Elle conteste toute évolution favorable des facteurs locaux de commercialité ainsi que la prise en compte des surfaces non bâties, lesquelles ne constitueraient pas des éléments de plus values et ne pourraient être tout au plus valorisées qu’à hauteur de 4,10€ du mètre carré.
Elle fait état d’une valeur locative du bâti située entre 30 et 70€ du mètre carré dans la région, soit pour un bâtiment vieillissant en extrême périphérie de [Localité 7], une valeur de 40€ du mètre carré.
MOTIFS DE LA DECISION
Il résulte de la jurisprudence constante de la Cour de cassation que si un rapport d’expertise non contradictoire mais soumis aux débats peut constituer un élément de preuve, il ne peut à lui seul, sans être corroborré par d’autres éléments de preuve, emporter la conviction d’une juridiction.
En l’espèce, il n’est pas contesté que l’expertise invoquée par la SCI LOCLA 3 a été réalisée à la requête de la seule demanderesse, sans respect du principe du contradictoire.
Aucune mention de l’expert ne permet de dire que le preneur a été invité à participer à ses opérations et à faire valoir ses observations.
En outre, la SCI LOCLA 3 ne communique aucun autre élément de nature à corroborer les travaux et conclusions de son expert.
Ainsi, le respect du principe du contradictoire impose d’ordonner, avant dire droit, une expertise, conformément aux dispositions de l’article R 145-30 du Code de Commerce et ce aux frais avancés de la SCI LOCLA 3, demanderesse à la procédure et dans l’intérêt de laquelle la mesure est ordonnée.

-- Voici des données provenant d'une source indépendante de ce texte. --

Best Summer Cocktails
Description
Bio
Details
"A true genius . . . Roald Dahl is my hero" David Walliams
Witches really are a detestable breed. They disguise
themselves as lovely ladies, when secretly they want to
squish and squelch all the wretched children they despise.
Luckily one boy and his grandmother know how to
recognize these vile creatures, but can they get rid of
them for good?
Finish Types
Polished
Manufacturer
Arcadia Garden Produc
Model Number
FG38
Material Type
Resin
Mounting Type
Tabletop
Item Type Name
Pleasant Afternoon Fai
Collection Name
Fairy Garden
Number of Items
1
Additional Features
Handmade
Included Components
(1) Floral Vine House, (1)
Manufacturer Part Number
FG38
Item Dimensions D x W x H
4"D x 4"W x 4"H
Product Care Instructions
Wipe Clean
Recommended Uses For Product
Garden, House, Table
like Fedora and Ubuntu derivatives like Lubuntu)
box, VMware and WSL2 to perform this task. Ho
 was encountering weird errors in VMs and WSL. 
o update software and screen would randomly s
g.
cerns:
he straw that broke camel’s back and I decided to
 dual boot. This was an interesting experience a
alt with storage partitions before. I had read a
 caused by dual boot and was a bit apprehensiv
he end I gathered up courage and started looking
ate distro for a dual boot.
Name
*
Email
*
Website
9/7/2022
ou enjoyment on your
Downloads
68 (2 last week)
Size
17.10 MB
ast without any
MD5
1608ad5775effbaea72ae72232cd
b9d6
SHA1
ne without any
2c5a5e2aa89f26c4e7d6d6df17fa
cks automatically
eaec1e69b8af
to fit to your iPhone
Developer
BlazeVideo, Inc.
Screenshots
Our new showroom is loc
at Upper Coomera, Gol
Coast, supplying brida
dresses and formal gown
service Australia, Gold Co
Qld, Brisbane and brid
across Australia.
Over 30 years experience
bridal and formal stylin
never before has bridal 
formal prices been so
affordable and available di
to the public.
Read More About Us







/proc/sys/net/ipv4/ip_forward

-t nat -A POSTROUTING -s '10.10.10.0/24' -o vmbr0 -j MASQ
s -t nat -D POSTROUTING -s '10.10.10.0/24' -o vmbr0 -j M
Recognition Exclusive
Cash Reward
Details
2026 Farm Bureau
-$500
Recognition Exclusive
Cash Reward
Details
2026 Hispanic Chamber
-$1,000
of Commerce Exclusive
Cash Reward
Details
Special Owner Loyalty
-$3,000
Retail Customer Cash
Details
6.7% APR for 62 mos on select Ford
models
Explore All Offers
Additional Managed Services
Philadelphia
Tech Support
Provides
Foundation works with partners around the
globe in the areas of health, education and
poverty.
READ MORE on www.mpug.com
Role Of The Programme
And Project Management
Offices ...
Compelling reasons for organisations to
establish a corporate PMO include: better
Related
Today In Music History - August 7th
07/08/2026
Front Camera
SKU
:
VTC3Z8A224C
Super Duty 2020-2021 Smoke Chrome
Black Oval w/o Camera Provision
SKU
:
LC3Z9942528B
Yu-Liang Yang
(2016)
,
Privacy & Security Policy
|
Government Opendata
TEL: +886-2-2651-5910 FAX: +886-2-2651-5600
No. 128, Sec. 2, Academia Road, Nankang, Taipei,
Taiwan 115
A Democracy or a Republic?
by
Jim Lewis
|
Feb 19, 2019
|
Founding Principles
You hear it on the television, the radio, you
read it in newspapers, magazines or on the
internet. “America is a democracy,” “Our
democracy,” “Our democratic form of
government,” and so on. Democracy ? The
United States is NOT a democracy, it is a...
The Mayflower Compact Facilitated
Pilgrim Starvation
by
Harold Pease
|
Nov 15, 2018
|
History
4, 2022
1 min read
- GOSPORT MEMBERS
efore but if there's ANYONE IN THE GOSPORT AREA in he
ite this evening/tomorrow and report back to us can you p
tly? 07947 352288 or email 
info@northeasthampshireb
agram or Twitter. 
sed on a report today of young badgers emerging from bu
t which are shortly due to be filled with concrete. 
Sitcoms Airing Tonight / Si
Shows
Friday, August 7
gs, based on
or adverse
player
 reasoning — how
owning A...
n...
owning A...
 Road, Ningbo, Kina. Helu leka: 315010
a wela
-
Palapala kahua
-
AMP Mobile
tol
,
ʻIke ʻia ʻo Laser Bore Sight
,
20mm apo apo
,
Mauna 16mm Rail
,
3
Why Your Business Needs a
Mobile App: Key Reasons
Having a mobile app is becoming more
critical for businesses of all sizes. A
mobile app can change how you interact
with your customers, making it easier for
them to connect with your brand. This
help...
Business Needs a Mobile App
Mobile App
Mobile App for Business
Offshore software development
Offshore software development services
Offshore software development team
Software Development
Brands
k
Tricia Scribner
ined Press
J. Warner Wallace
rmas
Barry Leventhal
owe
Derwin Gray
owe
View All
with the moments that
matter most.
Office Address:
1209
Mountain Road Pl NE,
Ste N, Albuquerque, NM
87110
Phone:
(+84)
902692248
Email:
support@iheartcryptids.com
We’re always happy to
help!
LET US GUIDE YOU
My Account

Il convient également, en l’absence d’autres éléments suffisants permettant de fixer un loyer différent pendant le cours de l’instance, de fixer le loyer provisionnel au montant du loyer actuel payé, et ce, jusqu’à fixation définitive.
En l’état chacune des parties conservera provisoirement ses frais irrépétibles et les dépens exposés.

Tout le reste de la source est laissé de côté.